I am always interested in speaking with publishers, editors, and,
of course, artists who want to work with me. I’m most interested
in paying gigs, but I keep an open mind when discussing potential
projects. Bring your “A” game. I always do.
For more information on the Detroit FanFare and its amazing roster
of guests, go here.:
Hope to see you there.
The most viewed installment of this blog to date has been “Return
of the Vile Thing,” my latest warning on the notorious Rick Olney.
The installment was written because Olney had announced yet another
convention, this despite a history of not paying creators and even
venues for his past events.
Olney’s bad behavior has been so egregious for so long that there
are dozens of comics professionals who have tried to make sure he
doesn’t add any new victims to his list. Our efforts in this new
case have been successful, as seen in this article posted by Rich
Johnston on his Bleeding Cool website.
In his report, Johnston incorrectly refers to Olney as a “disgraced
comic publisher.” Olney has never published a comic book, but does
owe in excess of $35,000 to creators who completed work for him.
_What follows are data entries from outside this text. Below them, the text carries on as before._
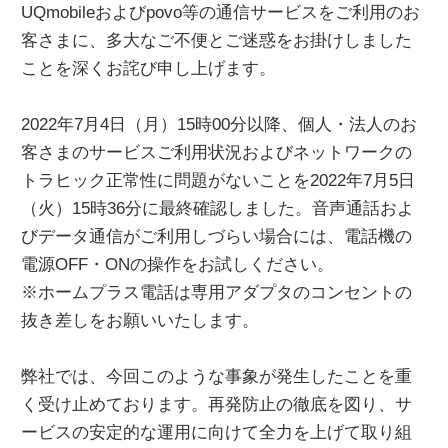
UQmobileおよびpovo等の通信サービスをご利用のお
客さまに、多大なご不便とご迷惑をお掛けしました
ことを深くお詫び申し上げます。
2022年7月4日（月）15時00分以降、個人・法人のお
客さまのサービスご利用状況およびネットワークの
トラヒック正常性に問題がないことを2022年7月5日
（火）15時36分に最終確認しました。音声通話およ
びデータ通信がご利用しづらい場合には、電話機の
電源OFF・ONの操作をお試しください。
※ホームプラス電話は専用アダプタのコンセントの
抜き差しをお願いいたします。
弊社では、今回このような事象が発生したことを重
く受け止めております。再発防止の徹底を図り、サ
ービスの安定的な運用に向けて全力を上げて取り組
A more correct description would be “disgraced convention organizer
and wannabe comic publisher.”
In typical fashion, Olney blames everyone else for his new failure.
He blames the comics creators who thought he should pay his debts
before embarking on new ventures. He blames the announced guests
who canceled their appearances after investigating Olney’s history.
This despite Olney never showing any evidence that he had anywhere
near the financial resources to host this event.
The one outstanding items of business from the Adirondack ComicFest
is Olney’s possession of Indiana Jones maps created by artist Matt
Busch as a fundraiser for a veterans organization. The maps were
produced with the permission of Lucas Films.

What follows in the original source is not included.